3. On the 29th of May in 2010, the prisoner was in the company of the victim Michelle Muru, the victim's sister, her sister's husband, and her uncle. They were returning in a vehicle home from a party which they attended at Vabukori village.
4. It was during the return trip from Vabukori village the prisoner used his hand and fingers to touch the breasts, thigh and vaginal area of the victim Michelle Muru.
5. The victim Michelle Muru alerted this to her sister at Erima who removed the prisoner from the vehicle at Erima.
The Issues
Allocutus
6. The prisoner said in his allocutus:
The mitigating factors
7. During submission on sentence the State acknowledged the following mitigating factors in the prisoner's favour.
➢ The prisoner has never had any prior convictions.
➢ No physical injuries were sustained by the victim Michelle Muru.
➢ There was no force used, threats, or weapons used by the prisoner.
8. Beside the above, Mr Kirriwom for the prisoner submitted the following to be in the prisoner's favour.
❖ A member of the Lutheran Church
❖ The prisoner is 33 years of age
❖ The prisoner is married to one Cecelia and they have three children aged between two to six years. The eldest daughter is attending Boreboa Primary School doing Elementary Prep.
❖ The prisoner is self employed and is the Managing Director of Wavy Sound Multimedia Production (WSMP).
Antecedent /Personal Background
Aggravating factors
9. Mr Kirriwom acknowledges the following to be against the prisoner.
✓ The matter proceeded as a trial, thus forcing the victim to come to Court and testify in front of strangers.

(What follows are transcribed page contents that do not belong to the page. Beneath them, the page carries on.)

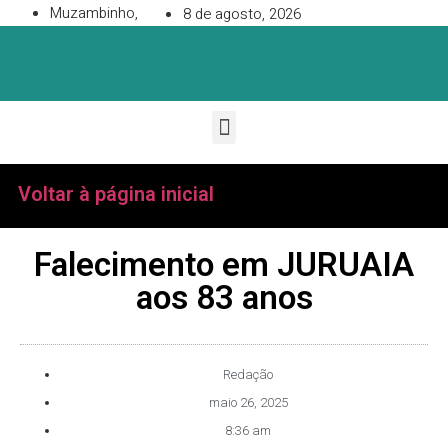
Muzambinho,
8 de agosto, 2026
Voltar à página inicial
Falecimento em JURUAIA
aos 83 anos
Redação
maio 26, 2025
8:36 am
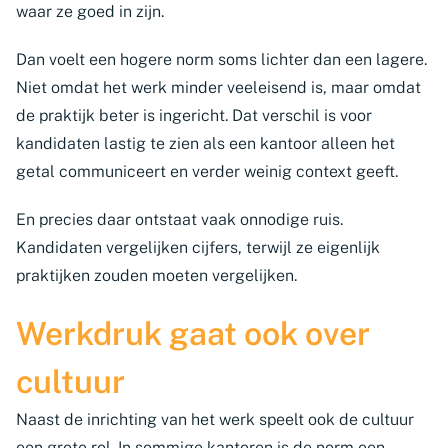
waar ze goed in zijn.
Dan voelt een hogere norm soms lichter dan een lagere.
Niet omdat het werk minder veeleisend is, maar omdat
de praktijk beter is ingericht. Dat verschil is voor
kandidaten lastig te zien als een kantoor alleen het
getal communiceert en verder weinig context geeft.
En precies daar ontstaat vaak onnodige ruis.
Kandidaten vergelijken cijfers, terwijl ze eigenlijk
praktijken zouden moeten vergelijken.
Werkdruk gaat ook over
cultuur
Naast de inrichting van het werk speelt ook de cultuur
een grote rol. In sommige kantoren is de norm een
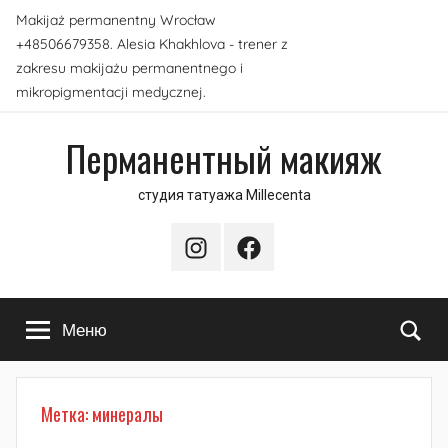
Перейти
Makijaż permanentny Wrocław
к
+48506679358. Alesia Khakhlova - trener z
содержимому
zakresu makijażu permanentnego i
mikropigmentacji medycznej.
Перманентный макияж
студия татуажа Millecenta
Instagram
Facebook
По
Меню
Метка:
минералы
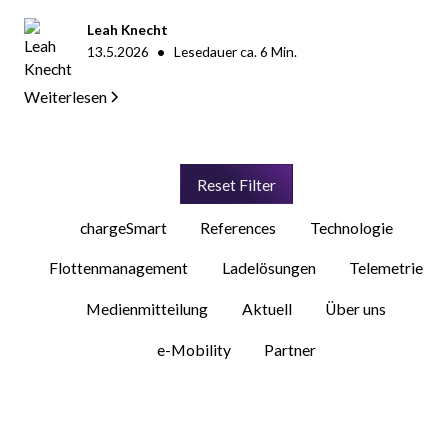
Leah Knecht
•
13.5.2026
Lesedauer ca.
6
Min.
Weiterlesen
Reset Filter
chargeSmart
References
Technologie
Flottenmanagement
Ladelösungen
Telemetrie
Medienmitteilung
Aktuell
Über uns
e-Mobility
Partner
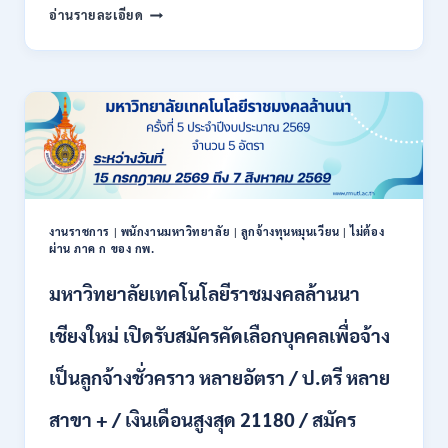
สำนักงาน
กพ.
อ่านรายละเอียด
สหกรณ์
/
จังหวัด
สมัคร
น่าน
ONLINE
กรม
17
ส่ง
–
เสริม
28
สหกรณ์
สิงหาคม
เปิด
2569
รับ
สมัคร
พนักงาน
งานราชการ
|
พนักงานมหาวิทยาลัย
|
ลูกจ้างทุนหมุนเวียน
|
ไม่ต้อง
ผ่าน ภาค ก ของ กพ.
ราชการ
ปวช.
มหาวิทยาลัยเทคโนโลยีราชมงคลล้านนา
ปวท.
ปวส.
ป.ตรี
เชียงใหม่ เปิดรับสมัครคัดเลือกบุคคลเพื่อจ้าง
ทุก
สาขา
เป็นลูกจ้างชั่วคราว หลายอัตรา / ป.ตรี หลาย
/
เงิน
สาขา + / เงินเดือนสูงสุด 21180 / สมัคร
เดือน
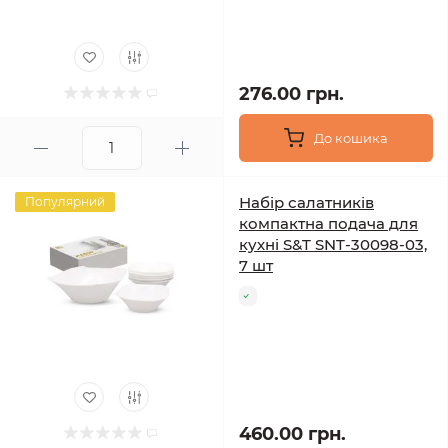
276.00 грн.
До кошика
Набір салатників
Популярний
компактна подача для
кухні S&T SNT-30098-03,
7 шт
460.00 грн.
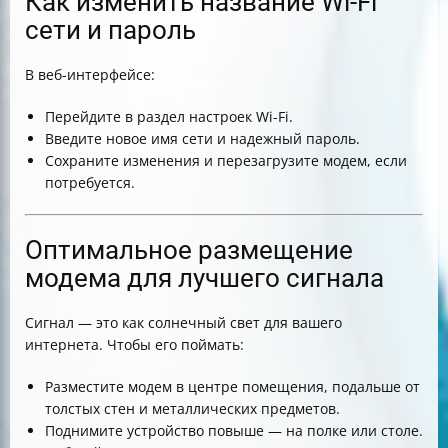
Как изменить название Wi-Fi
сети и пароль
В веб-интерфейсе:
Перейдите в раздел настроек Wi-Fi.
Введите новое имя сети и надежный пароль.
Сохраните изменения и перезагрузите модем, если
потребуется.
Оптимальное размещение
модема для лучшего сигнала
Сигнал — это как солнечный свет для вашего
интернета. Чтобы его поймать:
Разместите модем в центре помещения, подальше от
толстых стен и металлических предметов.
Поднимите устройство повыше — на полке или столе.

Nevertheless he submitted the victim Michelle Muru was duty bound by law to testify to prove her allegation against the prisoner as such this factor should not be heavily weighed against the prisoner.
✓ There was an existing relationship of trust, authority and dependency between the prisoner and the victim Michelle Muru. They were second cousin.
10. Mr Kuvi for the State submitted the following aggravating factors.
✓ The victim Michelle Muru was at the time of the commission of the offence 15 years of age.
✓ The age difference of the prisoner and the victim
✓ No genuine remorse offered by the prisoner.
✓ The prisoner's offending has had significant impact on the victim Michelle Muru and her mother.
✓ The victim Michelle Muru is vision impaired (blind).
Guideline on sentencing
11. The guideline on sentencing is well settled in our jurisdiction in the case of Rex Lialu - v - The State [1990] PNGLR and is: "Sentence in any given case will depend on its own peculiar facts.... the Court ought to have regard to all aggravated effects of all relevant considerations on matters which aggravate or mitigate the serious nature of the offence and then to decide an appropriate penalty". I am bound to follow this principle.
12. I agree with both counsel that maximum prescribed penalties are reserved for the worst type or worst category of cases. This was settled in the case of Goli Golu-v- The State [1979] PNGLR at page 653 and re stated in the case of Avia Aihi-v-The State (NO3) [1982] PNGLR 92 at page 96.
13. I now turn to the issues that are before the Court.
Issue One:
Does this matter fall in the worst category of sexual touching?
14. The question of whether this matter falls in the worst type of sexual touching case in my view is firstly determined by the legislation that creates the provision of the offence the accused is charged with, the prescribed maximum penalty, as well as the aggravating and mitigating factors put by counsel to the Courts which includes the age of the victim at the time the offence was committed, the age of the accused at the time the offence was committed, the age difference of the accused and the victim, breach of an existing relationship between the accused and the victim and the injuries(if any) sustained whether permanent or not. These all go to establish whether the offence the prisoner is charge with falls in the worst category of case or not.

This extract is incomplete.